More than $2.4 Million Awarded to Great Lakes States for Coastal Wetland Protection
In concert with the America’s Great Outdoors (AGO) Initiative, the U.S. Fish and Wildlife Service has approved $2.4 Million in funding to Ohio, Wisconsin and Illinois through the National Coastal Wetland Conservation Grant Program (NCWC). The announcement supports the AGO’s initiative, which takes a grass roots approach to conservation, in that it encourages local innovation to push forward its mission.
Among the 24 projects funded nationwide, three were identified as priorities in the AGO’s 50 State Report.
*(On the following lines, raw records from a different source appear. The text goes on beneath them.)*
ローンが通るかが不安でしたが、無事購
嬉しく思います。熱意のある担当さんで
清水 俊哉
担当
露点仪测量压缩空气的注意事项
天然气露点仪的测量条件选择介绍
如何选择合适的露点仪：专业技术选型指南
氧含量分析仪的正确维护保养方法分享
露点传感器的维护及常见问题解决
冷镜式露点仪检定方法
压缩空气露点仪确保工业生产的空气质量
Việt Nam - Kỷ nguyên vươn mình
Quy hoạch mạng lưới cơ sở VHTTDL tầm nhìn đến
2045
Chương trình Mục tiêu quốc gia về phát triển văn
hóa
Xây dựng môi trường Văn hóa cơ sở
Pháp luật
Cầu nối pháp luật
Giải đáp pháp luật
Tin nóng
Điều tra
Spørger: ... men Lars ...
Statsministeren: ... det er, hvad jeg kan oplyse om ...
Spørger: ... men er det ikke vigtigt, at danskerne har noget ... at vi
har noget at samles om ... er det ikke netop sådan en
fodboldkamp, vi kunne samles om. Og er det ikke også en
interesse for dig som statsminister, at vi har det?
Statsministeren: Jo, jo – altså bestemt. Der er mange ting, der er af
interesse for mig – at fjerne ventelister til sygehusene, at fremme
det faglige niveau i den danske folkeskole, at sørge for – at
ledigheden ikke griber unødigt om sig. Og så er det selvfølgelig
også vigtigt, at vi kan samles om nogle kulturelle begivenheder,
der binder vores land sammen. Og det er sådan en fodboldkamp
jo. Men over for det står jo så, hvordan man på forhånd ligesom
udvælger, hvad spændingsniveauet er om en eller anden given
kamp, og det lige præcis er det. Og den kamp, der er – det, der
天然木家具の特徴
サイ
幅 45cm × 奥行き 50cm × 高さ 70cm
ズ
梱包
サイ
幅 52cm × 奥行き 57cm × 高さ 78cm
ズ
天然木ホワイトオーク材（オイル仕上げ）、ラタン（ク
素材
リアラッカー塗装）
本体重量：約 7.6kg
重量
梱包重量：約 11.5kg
The Illinois Wolf-Lake Powderhorn Lake Connection, one of the three highlighted, will be implemented in the state of Illinois, as a result of a $1 Million grant from NCWC.
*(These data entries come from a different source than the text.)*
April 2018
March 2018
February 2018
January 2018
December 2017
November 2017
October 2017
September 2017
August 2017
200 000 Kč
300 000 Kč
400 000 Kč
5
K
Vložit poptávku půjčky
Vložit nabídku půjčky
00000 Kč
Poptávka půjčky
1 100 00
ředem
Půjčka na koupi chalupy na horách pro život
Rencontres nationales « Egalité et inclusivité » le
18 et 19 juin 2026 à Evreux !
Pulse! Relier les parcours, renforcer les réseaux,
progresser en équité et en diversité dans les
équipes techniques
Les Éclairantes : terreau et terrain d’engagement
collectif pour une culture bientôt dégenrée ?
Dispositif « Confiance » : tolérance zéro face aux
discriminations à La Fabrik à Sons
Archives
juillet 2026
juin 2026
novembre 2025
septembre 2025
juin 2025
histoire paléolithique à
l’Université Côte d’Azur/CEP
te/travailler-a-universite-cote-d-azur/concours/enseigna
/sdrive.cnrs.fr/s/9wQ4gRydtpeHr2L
“As the Midwest is home to the Great Lakes, the largest group of freshwater lakes on Earth,” said U.S. Fish and Wildlife Service Midwest Region Director Tom Melius, “we have a vast array of freshwater coastal resources to conserve and protect.” Melius continued, “This year’s grants will be critically important in protecting unique Great Lakes coastal wetland habitat important to migratory birds, endangered species, and interjurisdictional fish.”
The following projects in the Great Lakes were approved for funding under NCWC:
Illinois Wolf-Lake Powderhorn Lake Connection (Illinois)
Illinois Department of Natural Resources, in partnership with the Forest Preserve District of Cook County and Openlands, will utilize a $1 million NCWC grant with matching funds in the amount of $2,005,425 to acquire coastal wetlands within the Millennium Reserve in southeast Chicago. Approximately 66 acres will be purchased, with 40.5 acres purchased as part of this grant while an additional 25.15 acres will be purchased with non-grant money. The total acquisition in the Lake Calumet region in Cook County, Ill. will expand the amount of contiguous, protected, coastal wetland and natural areas to approximately 1,200 acres on an important bird migration route. The project area is in a highly urbanized and populated region of the Great Lakes and is a part of the AGO Initiative. Land acquisition in this area will increase opportunities for outreach, education and outdoor recreation in economically disadvantaged and underserved communities in the Chicago area.
Lake Erie Bluffs Preservation Project Phase 4 (Ohio)
The Ohio Department of Natural Resources Office of Coastal Management, in partnership with Lake Metroparks and Western Reserve Land Conservancy, will use a $1 million NCWC grant and $3,000,000 in matching funds to acquire a 209-acre property on Lake Erie. Acquisition of the property will protect important, high quality coastal wetlands that provide habitat for over 25 state-listed species. The Lake Erie Bluffs site is comprised of forested wetlands, high-quality vernal pools and areas of hummock-hollow wetlands. It is estimated that the State of Ohio has lost over 80% of its total wetlands since its settlement. The proposed Lake Erie Bluffs Preservation Project will prevent coastal wetland loss and degradation by permanently preserving 110 acres of nationally declining wetlands and 440 feet of Lake Erie shoreline. This acquisition will also help ensure that one of the last remaining large blocks of wildlife habitat in Lake County, Ohio remains intact. When Lake Metroparks acquires the property, it will grant a permanent conservation easement to the Western Reserve Land Conservancy to ensure that the resources on site remain protected in perpetuity.
Mink River Estuary Coastal Wetlands Protection (Wisconsin)
The Wisconsin Department of Natural Resources, in partnership with The Nature Conservancy, will use a $420,000 NCWC grant and $422,000 in match to purchase 136.36 acres and nearly 2,000 feet of Lake Michigan shoreline within the Mink River Estuary. The Estuary is designated as a State Natural Area and is located in Door County, Wis. Acquisition of this property will provide the long-term protection of 88.65 acres of nationally decreasing coastal wetlands, including 78.76 acres of forested coastal wetland and 9.89 acres of emergent meadow coastal wetland. This project will also protect habitat used by the endangered Hine’s emerald dragonfly and habitat suitable for the threatened dwarf lake iris. Wisconsin’s Wildlife Action Plan identifies the Mink River Estuary as a globally significant Conservation Opportunity Area. Completing this land acquisition project helps fulfill these priority actions.
The National Coastal Wetlands Conservation Grant Program is administered by the U.S. Fish and Wildlife Service and funded under provisions of the 1990 Coastal Wetlands Planning, Protection and Restoration Act. The funding for this program is provided by Sport Fish Restoration Act revenue – money generated from an excise tax on fishing equipment, motorboat and small engine fuels. Under the Program, the Service provides matching grants to States for acquisition, restoration, management or enhancement of coastal wetlands.